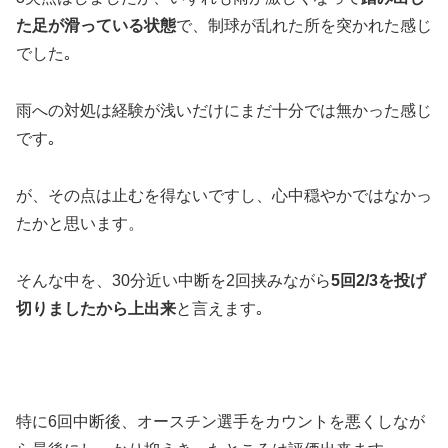
た足が滑っている状態
で、制球が乱れた所を突かれた感じ
でした｡
雨への対処は経験が浅いだけにまだ十分では無かった感じ
です｡
が、その点は止むを得ないですし、心中穏やかではなかっ
たかと思います。
そんな中を、30分近い中断を2回挟みながら
5回2/3を投げ
切りましたから上出来
と言えます｡
特に6回中断後、オースチン選手をカウントを悪くしなが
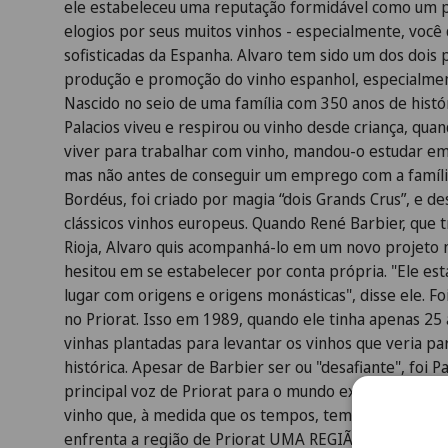
ele estabeleceu uma reputação formidável como um p
elogios por seus muitos vinhos - especialmente, você 
sofisticadas da Espanha. Alvaro tem sido um dos dois 
produção e promoção do vinho espanhol, especialment
Nascido no seio de uma família com 350 anos de histó
Palacios viveu e respirou ou vinho desde criança, quan
viver para trabalhar com vinho, mandou-o estudar em 
mas não antes de conseguir um emprego com a famíl
Bordéus, foi criado por magia “dois Grands Crus”, e 
clássicos vinhos europeus. Quando René Barbier, que 
Rioja, Alvaro quis acompanhá-lo em um novo projeto n
hesitou em se estabelecer por conta própria. "Ele es
lugar com origens e origens monásticas", disse ele. F
no Priorat. Isso em 1989, quando ele tinha apenas 25 
vinhas plantadas para levantar os vinhos que veria pa
histórica. Apesar de Barbier ser ou "desafiante", foi P
principal voz de Priorat para o mundo exterior. Les T
vinho que, à medida que os tempos, tem se mostrado 
enfrenta a região de Priorat UMA REGIÃO ESPECIAL.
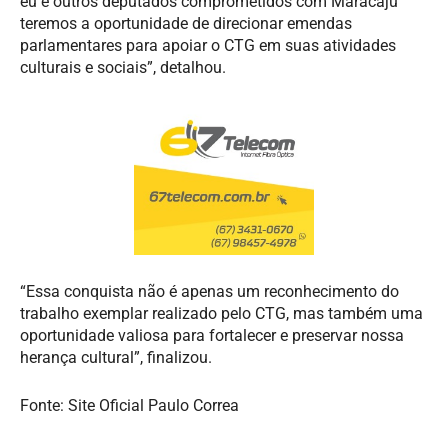
eu e outros deputados comprometidos com Maracaju
teremos a oportunidade de direcionar emendas
parlamentares para apoiar o CTG em suas atividades
culturais e sociais”, detalhou.
“Essa conquista não é apenas um reconhecimento do
trabalho exemplar realizado pelo CTG, mas também uma
oportunidade valiosa para fortalecer e preservar nossa
herança cultural”, finalizou.
Fonte: Site Oficial Paulo Correa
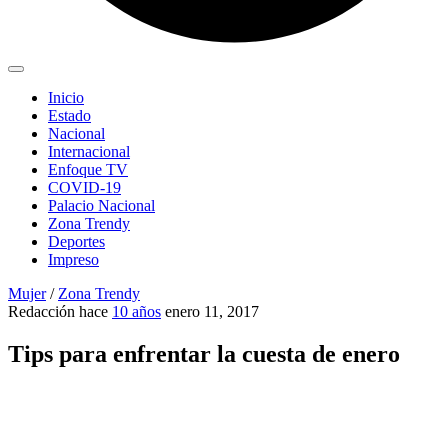
Inicio
Estado
Nacional
Internacional
Enfoque TV
COVID-19
Palacio Nacional
Zona Trendy
Deportes
Impreso
Mujer
/
Zona Trendy
Redacción
hace
10 años
enero 11, 2017
Tips para enfrentar la cuesta de enero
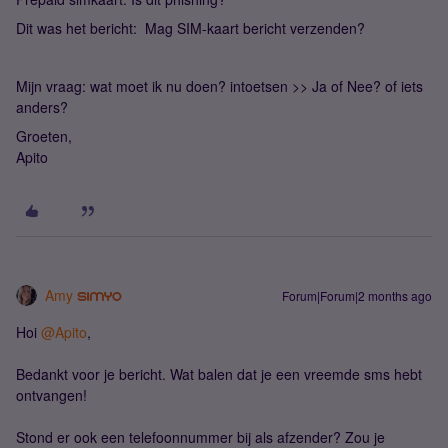
Dit was het bericht: Mag SIM-kaart bericht verzenden?
Mijn vraag: wat moet ik nu doen? intoetsen >> Ja of Nee? of iets
anders?
Groeten,
Apito
Amy
Forum|Forum|2 months ago
Hoi ​
@Apito
,
Bedankt voor je bericht. Wat balen dat je een vreemde sms hebt
ontvangen!
Stond er ook een telefoonnummer bij als afzender? Zou je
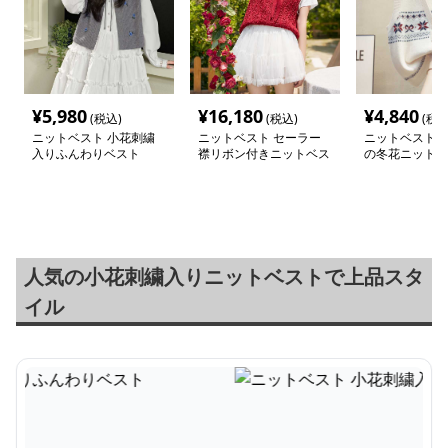
¥
5,980
¥
16,180
¥
4,840
(税込)
(税込)
(税込
ニットベスト 小花刺繍
ニットベスト セーラー
ニットベスト 
入りふんわりベスト
襟リボン付きニットベス
の冬花ニットベ
ト
人気の小花刺繍入りニットベストで上品スタ
イル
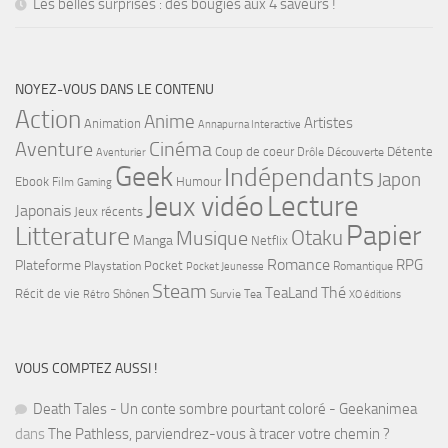
Les belles surprises : des bougies aux 4 saveurs !
NOYEZ-VOUS DANS LE CONTENU
Action
Anime
Artistes
Animation
Annapurna Interactive
Cinéma
Aventure
Coup de coeur
Détente
Drôle
Découverte
Aventurier
Geek
Indépendants
Japon
Ebook
Humour
Film
Gaming
Lecture
Jeux vidéo
Japonais
Jeux récents
Papier
Litterature
Musique
Otaku
Manga
Netflix
Romance
RPG
Plateforme
Pocket
Playstation
Romantique
Pocket Jeunesse
Steam
Thé
TeaLand
Récit de vie
Shônen
Survie
Tea
Rétro
XO éditions
VOUS COMPTEZ AUSSI !
Death Tales - Un conte sombre pourtant coloré - Geekanimea
dans
The Pathless, parviendrez-vous à tracer votre chemin ?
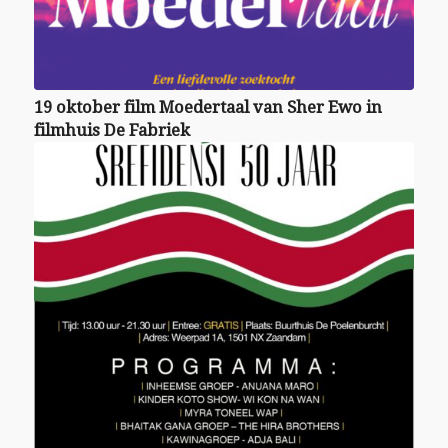
19 oktober film Moedertaal van Sher Ewo in
filmhuis De Fabriek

┄┄┄┄┄┄

PROBLEM DETAILS
For this exercise, please set down exactly the lines of the listing above from the line with "no Priorat. Isso" up to and including the line with "NOYEZ-VOUS DANS LE CONTENU", and no pictures.

OUTPUT OF THE TASK
no Priorat. Isso em 1989, quando ele tinha apenas 25 
vinhas plantadas para levantar os vinhos que veria pa
histórica. Apesar de Barbier ser ou "desafiante", foi P
principal voz de Priorat para o mundo exterior. Les T
vinho que, à medida que os tempos, tem se mostrado 
enfrenta a região de Priorat UMA REGIÃO ESPECIAL.
eu e outros deputados comprometidos com Maracaju
teremos a oportunidade de direcionar emendas
parlamentares para apoiar o CTG em suas atividades
culturais e sociais”, detalhou.
“Essa conquista não é apenas um reconhecimento do
trabalho exemplar realizado pelo CTG, mas também uma
oportunidade valiosa para fortalecer e preservar nossa
herança cultural”, finalizou.
Fonte: Site Oficial Paulo Correa
Inicio
Estado
Nacional
Internacional
Enfoque TV
COVID-19
Palacio Nacional
Zona Trendy
Deportes
Impreso
Mujer
/
Zona Trendy
Redacción
hace
10 años
enero 11, 2017
Tips para enfrentar la cuesta de enero
Dit was het bericht: Mag SIM-kaart bericht verzenden?
Mijn vraag: wat moet ik nu doen? intoetsen >> Ja of Nee? of iets
anders?
Groeten,
Apito
Amy
Forum|Forum|2 months ago
Hoi ​
@Apito
,
Bedankt voor je bericht. Wat balen dat je een vreemde sms hebt
ontvangen!
Stond er ook een telefoonnummer bij als afzender? Zou je
¥
5,980
¥
16,180
¥
4,840
(税込)
(税込)
(税込
ニットベスト 小花刺繍
ニットベスト セーラー
ニットベスト 
入りふんわりベスト
襟リボン付きニットベス
の冬花ニットベ
ト
人気の小花刺繍入りニットベストで上品スタ
イル
Les belles surprises : des bougies aux 4 saveurs !
NOYEZ-VOUS DANS LE CONTENU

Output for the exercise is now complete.